Experiencia de una practicante de Restablecimiento de Contacto Familiar: Creciento personal y profesionalmente.

Practicantes del programa de Restablecimiento de Contacto Familiar. De izquierda a derecha: Lainey Schmidt, Megan Norris, Victoria Anderson y Jackie Ramsey.

Practicantes del programa de Restablecimiento de Contacto Familiar. De izquierda a derecha: Lainey Schmidt, Megan Norris, Victoria Anderson y Jackie Ramsey.

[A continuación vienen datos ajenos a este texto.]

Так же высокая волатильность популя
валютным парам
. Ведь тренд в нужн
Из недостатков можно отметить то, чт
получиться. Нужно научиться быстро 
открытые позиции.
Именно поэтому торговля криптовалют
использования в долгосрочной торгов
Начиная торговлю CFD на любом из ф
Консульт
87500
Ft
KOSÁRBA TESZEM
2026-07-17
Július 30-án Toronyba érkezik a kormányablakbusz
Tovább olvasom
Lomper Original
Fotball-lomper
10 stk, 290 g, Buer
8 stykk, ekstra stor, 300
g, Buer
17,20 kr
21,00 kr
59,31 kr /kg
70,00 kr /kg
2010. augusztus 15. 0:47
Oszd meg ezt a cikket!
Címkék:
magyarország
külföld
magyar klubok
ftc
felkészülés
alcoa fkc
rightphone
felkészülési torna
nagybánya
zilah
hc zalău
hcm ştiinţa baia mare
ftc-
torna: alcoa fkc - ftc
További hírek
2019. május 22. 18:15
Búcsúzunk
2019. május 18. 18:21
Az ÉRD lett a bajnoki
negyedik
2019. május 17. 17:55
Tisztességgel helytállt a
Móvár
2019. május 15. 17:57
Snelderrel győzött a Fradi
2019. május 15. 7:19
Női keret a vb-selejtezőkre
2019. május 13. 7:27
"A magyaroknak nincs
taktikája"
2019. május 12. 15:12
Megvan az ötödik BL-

Historia por Victoria Anderson, Practicante, Washington, DC

 Traducido por Jimena Lona, voluntaria de traducción, Cruz Roja Americana, Washington, DC

 Recuerdo exactamente el momento en que recibí el correo electrónico con la oferta para prácticas profesionales. Iba de regreso en el metro de mi trabajo a casa, abatida por el viernes tan ocupado que había tenido. Durante el pequeño momento que tuve internet mientras estaba en el tren abrí mi email  y mi sonrisa fue la más grande que he tenido.

Como estudiante de último grado en American University, obtener una práctica profesional es algo que se espera de todos. Pero como estudiante transferida de un colegio comunitario, fue más difícil para mí ya que apenas llevaba un año en DC. Pensé que sería la última persona en la ciudad en conseguir una práctica profesional, y mucho menos en la Cruz Roja Americana. Pero, aquí estoy! Estoy tan maravillada y agradecida de que se me haya dado esta oportunidad con tan grandiosas personas con tanta humildad y amor.

El rol específico que tengo en el programa de Restablecimiento de Contacto Familiar es el de ayudar a Mark Owens, nuestro trabajador social de África y el Medio Oriente. El ayuda a reconectar a familias que han sido separadas por conflictos y otras emergencias humanitarias en una región conocida por su inestabilidad. Sabía que iba a ser un trabajo difícil porque durante mi entrevista me dijeron que él tenía la cantidad más grande de casos.

Así que cuando comencé, me puse a trabajar inmediatamente. Tuve sesiones de entrenamiento con las mejores de lo mejor, Susan y Jessica. Ellas me enseñaron todo acerca de la base de datos con la que estaría trabajando. Por dos días pensé, “esto va a ser muy fácil- probablemente solo tenga algunas dificultades técnicas.”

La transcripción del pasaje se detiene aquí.